EXERCISE:
For the data below, report how many lines include the word "элементы", and write nothing else.

MATERIAL TO PROCESS:
+++
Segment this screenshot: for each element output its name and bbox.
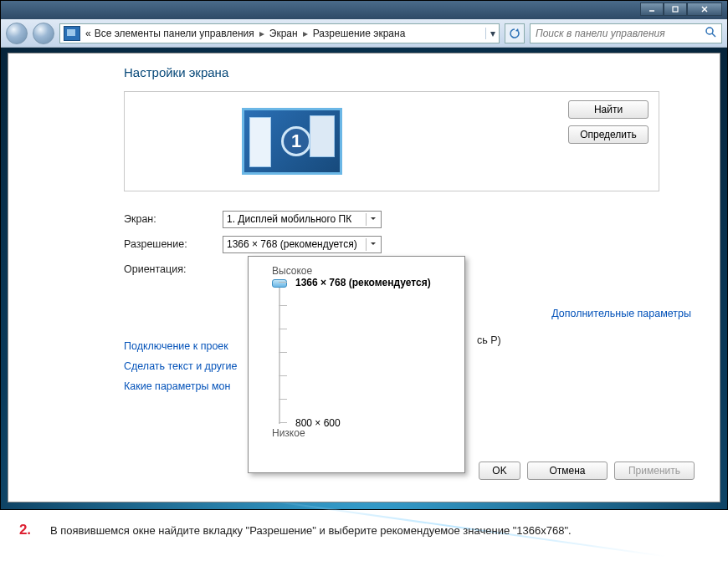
chevron-down-icon[interactable] <box>366 213 379 226</box>
search-box[interactable] <box>530 23 722 43</box>
breadcrumb-seg[interactable]: Разрешение экрана <box>311 28 408 39</box>
chevron-down-icon[interactable] <box>366 238 379 251</box>
navbar: « Все элементы панели управления ▸ Экран… <box>1 19 727 48</box>
resolution-combo-value: 1366 × 768 (рекомендуется) <box>227 238 357 250</box>
breadcrumb-prefix: « <box>84 28 93 39</box>
page-title: Настройки экрана <box>124 65 659 79</box>
nav-forward-button[interactable] <box>33 23 54 44</box>
monitor-taskbar-icon <box>249 117 271 167</box>
desktop-background: « Все элементы панели управления ▸ Экран… <box>0 0 728 510</box>
apply-button[interactable]: Применить <box>614 462 695 480</box>
search-icon[interactable] <box>705 26 716 41</box>
svg-line-5 <box>712 33 715 37</box>
resolution-label: Разрешение: <box>124 238 223 250</box>
dialog-button-row: OK Отмена Применить <box>479 462 695 480</box>
ok-button[interactable]: OK <box>479 462 520 480</box>
projector-hint: сь P) <box>477 334 501 346</box>
breadcrumb[interactable]: « Все элементы панели управления ▸ Экран… <box>59 23 500 43</box>
resolution-combo[interactable]: 1366 × 768 (рекомендуется) <box>223 236 382 253</box>
chevron-right-icon[interactable]: ▸ <box>300 28 311 39</box>
chevron-right-icon[interactable]: ▸ <box>256 28 268 39</box>
svg-rect-1 <box>673 7 678 12</box>
cancel-button[interactable]: Отмена <box>527 462 608 480</box>
instruction-number: 2. <box>0 522 50 538</box>
detect-button[interactable]: Определить <box>568 125 649 144</box>
content-area: Настройки экрана 1 Найти Определить Экра… <box>8 53 720 502</box>
maximize-button[interactable] <box>664 3 687 16</box>
monitor-thumbnail[interactable]: 1 <box>242 108 342 175</box>
breadcrumb-seg[interactable]: Все элементы панели управления <box>93 28 256 39</box>
control-panel-icon <box>64 26 80 41</box>
refresh-button[interactable] <box>505 23 525 43</box>
find-button[interactable]: Найти <box>568 100 649 119</box>
monitor-number: 1 <box>281 126 311 156</box>
screen-label: Экран: <box>124 213 223 225</box>
resolution-slider-thumb[interactable] <box>272 279 287 288</box>
screen-combo[interactable]: 1. Дисплей мобильного ПК <box>223 211 382 228</box>
minimize-button[interactable] <box>640 3 664 16</box>
screen-combo-value: 1. Дисплей мобильного ПК <box>227 213 351 225</box>
instruction-row: 2. В появившемся окне найдите вкладку "Р… <box>0 522 728 538</box>
advanced-settings-link[interactable]: Дополнительные параметры <box>551 308 691 319</box>
resolution-min-label: 800 × 600 <box>295 417 341 429</box>
window-button-group <box>640 3 722 16</box>
close-button[interactable] <box>687 3 722 16</box>
monitor-window-icon <box>310 115 335 157</box>
nav-back-button[interactable] <box>6 23 28 44</box>
resolution-slider-track[interactable]: 1366 × 768 (рекомендуется) 800 × 600 <box>279 282 453 424</box>
svg-point-4 <box>706 28 713 34</box>
search-input[interactable] <box>536 28 705 39</box>
resolution-high-label: Высокое <box>272 265 453 277</box>
breadcrumb-seg[interactable]: Экран <box>268 28 300 39</box>
resolution-popup[interactable]: Высокое 1366 × 768 (рекомендуется) 800 ×… <box>248 256 465 473</box>
breadcrumb-dropdown[interactable]: ▾ <box>485 28 499 39</box>
resolution-low-label: Низкое <box>272 427 453 439</box>
instruction-text: В появившемся окне найдите вкладку "Разр… <box>50 524 572 537</box>
display-preview-box: 1 Найти Определить <box>124 91 659 191</box>
titlebar[interactable] <box>1 1 727 19</box>
orientation-label: Ориентация: <box>124 263 223 275</box>
resolution-selected-label: 1366 × 768 (рекомендуется) <box>295 277 431 288</box>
+++
ANSWER BOX:
4